I was astonished. Kurt had no positive feelings about that camper and was only too glad to get rid of it.
He continued. “My new client is a biker—rides with a group of video-gamers on weekends, and last year they took a trip on Route 66. I was just thinking it sounded like a fun idea.”
“On motorcycles?” Dinah said. “Cool.”
He shook his head. “I mean, making the same trip by car. Where in Texas does he want to take the trailer?”
“Amarillo, I think he said.”
“That’s right on 66.”
“Are you serious?” I still couldn’t believe what he was saying.
“You mean about taking it down there? Sure.

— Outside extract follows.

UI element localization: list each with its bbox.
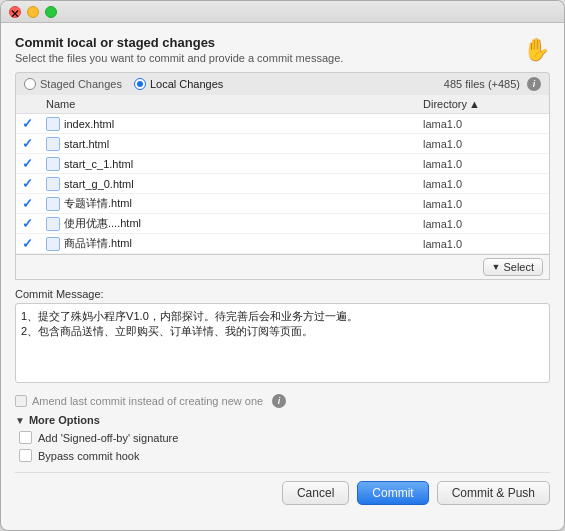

We would sleep in motels, of course, not in the camper,” Kurt said. “That way you wouldn’t have to worry about what someone else is doing with it.”
“We could add some new stuff back in and then sleep in it,” Dinah said.
We were by no means sure how the trailer time traveled, but it seemed to be connected to the age of the most recent remodel.
“I think I like the motel idea better,” I said. “Let’s not tempt fate any more with that thing.”
“I agree,” Kurt said. “When does it need to be down there?”
“I didn’t think to ask—I was so taken back by the request and panicked at the thought of someone else traveling in it. I’m supposed to call him back tomorrow so I’ll get the particulars—and how long he needs it be there. Because there’s also the issue of getting it back.”
Kurt thought a moment. “Hmmm. I could go back to get it.” He grinned. “I am my own boss, you know.”